Switzerland – and the world – are in the midst of a nursing crisis, and after watching Late Shift (Heldin) there is no need to wonder why 36% of trained nurses quit in their first four years on the job. It is simply a profession out of hell, even in the modern Swiss hospital where the dedicated heroine works under the best of conditions, with every medicine, bandage and high-tech gadget known to the healing arts. The clever and effective LateShift depicts nursing as a permanent emergency that finds its equivalent in a breathless, anxious rhythm designed to jangle the staunchest nerves. For audiences who are into job-horror with a stranglehold, it qualifies as one of the most engrossing films in the festival. It bowed in Berlin as a Berlinale Special Gala.
Writer and director Petra Volpe has worked in television, but she is best known for her 2017 film The Divine Order about a Swiss housewife who joins the fight for women’s right to vote. Late Shift, too, features women at the center of the action as nurses, doctors and surgeons, and their professionalism and dedication go beyond the call of duty.
Shot on the move and edited at the speed of an electric drill, it is simple, unpretentious, but riveting entertainment, closer in spirit to an adrenaline-packed actioner than Grey’s Anatomy. Unlike most hospital dramas, it skips the interpersonal relationship entanglements amongst the medical staff to concentrate on one character: a nurse who has to hold down her shift on a surgical ward on an understaffed night.
Volpe smartly trains her laser on the 30-something, ultra-competent nurse Floria Lind. She is a portrait in heroism who never wavers as she gallops through her shift constantly on the edge of collapse, burnout or some other disaster. Accomplished and engaging actress Leonie Benesch conveys the mental strain Floria is under behind her caring smile, at first lightly as she tries to juggle conflicting demands on her time, then later with hands that visibly tremble as they load a hypodermic needle full of painkillers for her patients.
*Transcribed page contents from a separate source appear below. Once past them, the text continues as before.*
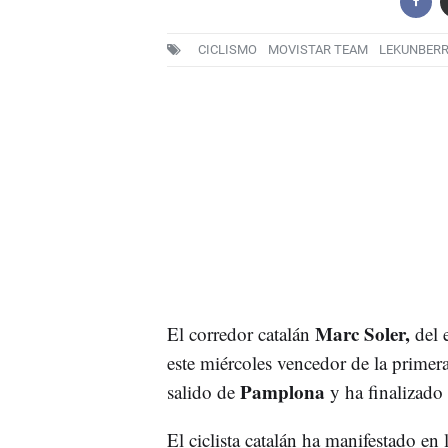
CICLISMO
MOVISTAR TEAM
LEKUNBERR
Marc Soler,
El corredor catalán
del 
este miércoles vencedor de la primer
Pamplona
salido de
y ha finalizado
El ciclista catalán ha manifestado en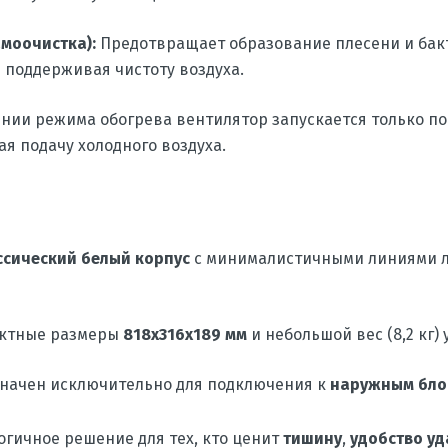
амоочистка):
Предотвращает образование плесени и бакт
 поддерживая чистоту воздуха.
ии режима обогрева вентилятор запускается только по
я подачу холодного воздуха.
ссический белый корпус
с минималистичными линиями л
ктные размеры
818х316х189 мм
и небольшой вес (8,2 кг)
начен исключительно для подключения к
наружным блок
гичное решение для тех, кто ценит
тишину
,
удобство у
One feels sure the story is heading for some huge mistake on Floria’s part that will have catastrophic consequences, but that would be to underestimate the message about nursing that Volpe seeks to convey. Floria does lose her cool dealing with the abusive businessman who demands a cup of peppermint tea at her busiest moment because he is a paying private patient. But above all, the errors she makes signal the strain nurses work under, and when tragedy does strike, it becomes a test of Floria’s mental resilience and faith in her own work.
On this particular day, presumably a typical one, Floria arrives at the hospital by bus She has just had a day off and taken her daughter Emma to the zoo. This is practically the only hint at her private life, apart from a phone call to Emma and a short exchange with a patient about having broken up with the girl’s dad. Otherwise, Volpe keeps the story focused on the present moment in the hospital. Whatever her personal problems, Floria keeps her mind on her work – in fact one suspects she uses its unforgiving rhythm to take her mind off her problems. The late shift begins with only two nurses instead of three, a fact that Floria takes unflinchingly like a true soldier, and whose dismaying significance becomes apparent as the story unfolds. There is just a student nurse doing the shift with them and Floria cuts her no slack.
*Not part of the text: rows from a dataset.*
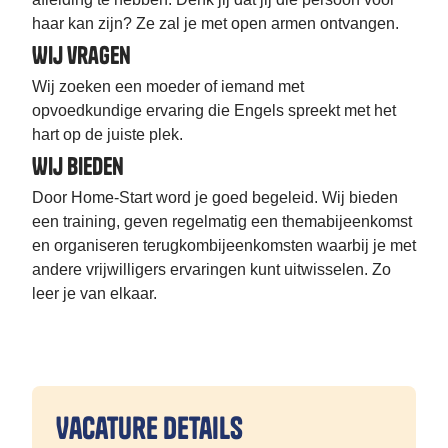
haar kan zijn? Ze zal je met open armen ontvangen.
Wij vragen
Wij zoeken een moeder of iemand met
opvoedkundige ervaring die Engels spreekt met het
hart op de juiste plek.
Wij bieden
Door Home-Start word je goed begeleid. Wij bieden
een training, geven regelmatig een themabijeenkomst
en organiseren terugkombijeenkomsten waarbij je met
andere vrijwilligers ervaringen kunt uitwisselen. Zo
leer je van elkaar.
Vacature details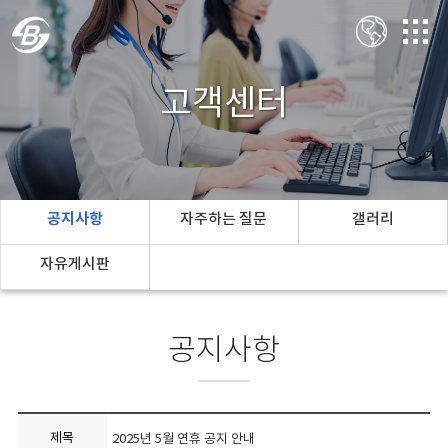
고객센터
공지사항
자주하는 질문
갤러리
자유게시판
공지사항
제목
2025년 5월 연휴 공지 안내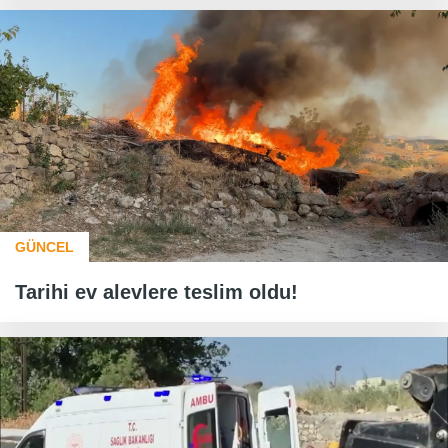
GÜNCEL
Tarihi ev alevlere teslim oldu!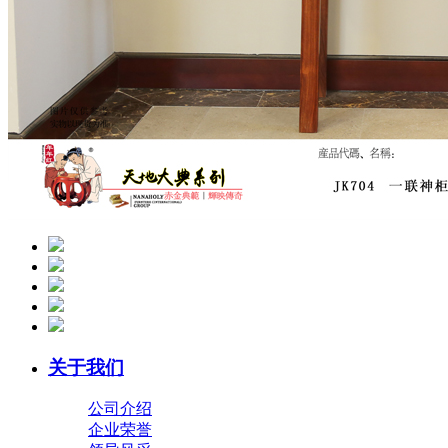
关于我们
公司介绍
企业荣誉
As she is briefed about the 25 patients on the ward – it is almost at capacity – most of them seem to be recovering from cancer operations, or waiting to be operated on. She already knows a few of them, like the seedy and needy Mr. Leu, from previous encounters; others, like a fragile
old woman with dementia symptoms and the obnoxious businessman, are new on the floor. Floria treats everyone with courtesy and professionality, which sometimes extends to deep compassion and caring. But despite all her ministrations, she can’t escape becoming the target of anger for some frightened patients and their worried families. She returns this injustice with a tight smile that gets tighter as the shift wears on.
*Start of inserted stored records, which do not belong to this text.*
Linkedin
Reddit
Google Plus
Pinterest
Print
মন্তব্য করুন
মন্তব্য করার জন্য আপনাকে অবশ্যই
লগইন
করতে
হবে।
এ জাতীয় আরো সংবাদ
All this happens at the speed of light, in which the pace is heightened by devices like a constantly moving camera and the nearly subliminal sound of a ticking clock. The editing by Hansjorg Weissbrich is so relentlessly frenetic in the first hour of the film that it seems mechanically speeded up, were it not for the patients who are moving normally. D.P. Judith Kaufmann keeps it simple with muted hospital lighting that, in other circumstances, would be calming. Not here. And Gina Keller’s stressful sound design up the ante.